What it means when AI cannot do something?
Inability, Accidental Mistake, Under-elicitation, Sandbagging
I evaluate model and look at evaluation results all the time. I am impressed by models' capability to solve all kinds of hard task. But sometimes I find it surprisingly dumb and can't get some simple answers right. So I wonder, what does it mean when a model cannot do something correctly? After some thoughts, I summarized four reasons below:
Inability
Accidental Mistake
Under-elicitation
Sandbagging

Inability
The model is just dumb. This is likely the most common reason but might not hold true for future models (you will see why in Sandbagging section)
Accidental Mistake
The model is doing next token prediction and it chooses the next token by chance. It can choose a wrong token by small chance, especially when the temperature is low. Hence, we need to run evaluation multiple times to overcome it.
Under Eliciting
This is related with inability but I think we should only start blaming the model is dumb after a decent amount of elicitation. This means we should (from low elicitation to high)
Do CoT
Use XML or JSON or whatever formats properly --- don't make the model's life too hard.

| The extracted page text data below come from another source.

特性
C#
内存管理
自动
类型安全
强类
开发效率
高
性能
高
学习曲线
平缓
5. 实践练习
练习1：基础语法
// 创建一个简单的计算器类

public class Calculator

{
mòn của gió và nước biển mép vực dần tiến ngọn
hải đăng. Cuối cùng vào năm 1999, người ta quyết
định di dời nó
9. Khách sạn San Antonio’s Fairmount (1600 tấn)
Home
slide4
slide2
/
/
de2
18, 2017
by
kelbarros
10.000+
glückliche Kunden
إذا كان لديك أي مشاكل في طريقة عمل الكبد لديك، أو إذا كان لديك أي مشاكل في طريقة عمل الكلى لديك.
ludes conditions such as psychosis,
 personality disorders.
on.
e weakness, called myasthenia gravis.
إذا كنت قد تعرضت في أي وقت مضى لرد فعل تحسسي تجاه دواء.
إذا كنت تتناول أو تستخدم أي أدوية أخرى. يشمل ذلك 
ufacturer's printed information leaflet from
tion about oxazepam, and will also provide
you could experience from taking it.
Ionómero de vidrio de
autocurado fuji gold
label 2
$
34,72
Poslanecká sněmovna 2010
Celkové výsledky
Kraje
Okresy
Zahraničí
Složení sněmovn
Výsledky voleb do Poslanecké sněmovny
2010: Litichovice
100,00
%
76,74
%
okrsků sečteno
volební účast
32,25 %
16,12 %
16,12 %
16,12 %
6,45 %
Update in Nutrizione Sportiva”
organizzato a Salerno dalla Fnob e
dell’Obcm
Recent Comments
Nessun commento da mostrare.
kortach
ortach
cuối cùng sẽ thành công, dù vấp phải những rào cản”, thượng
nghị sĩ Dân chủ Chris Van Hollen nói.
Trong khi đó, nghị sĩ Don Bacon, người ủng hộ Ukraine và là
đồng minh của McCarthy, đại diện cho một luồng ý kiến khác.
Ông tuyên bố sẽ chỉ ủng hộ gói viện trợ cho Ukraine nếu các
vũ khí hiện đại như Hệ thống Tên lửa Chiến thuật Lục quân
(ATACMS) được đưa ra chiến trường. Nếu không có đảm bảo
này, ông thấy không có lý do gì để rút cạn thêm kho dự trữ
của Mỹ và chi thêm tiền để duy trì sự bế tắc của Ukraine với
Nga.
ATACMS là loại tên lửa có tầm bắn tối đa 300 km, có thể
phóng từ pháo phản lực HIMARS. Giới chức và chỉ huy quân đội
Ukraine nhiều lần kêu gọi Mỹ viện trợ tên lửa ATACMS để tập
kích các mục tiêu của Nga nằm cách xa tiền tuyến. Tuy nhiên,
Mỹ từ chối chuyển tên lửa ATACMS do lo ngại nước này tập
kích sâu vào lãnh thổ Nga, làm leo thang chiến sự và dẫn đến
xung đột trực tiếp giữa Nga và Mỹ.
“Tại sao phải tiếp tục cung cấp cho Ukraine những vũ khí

Use thinking mode with decent amount of thinking budget
Give proper tools without leaking the answer.
Small amount of fine-tuning to familiarize it with the task setup
…
I recommend reading METR’s Guidelines for capability elicitation for some good practices.
Sandbagging
This is probably the most unexpected and interesting reason. Sandbagging means the model intentionally underperform a task. This can happen if a model is incentivized to perform poorly. For example, researches have shown that if we tell the model to perform poorly, the model can achieve it.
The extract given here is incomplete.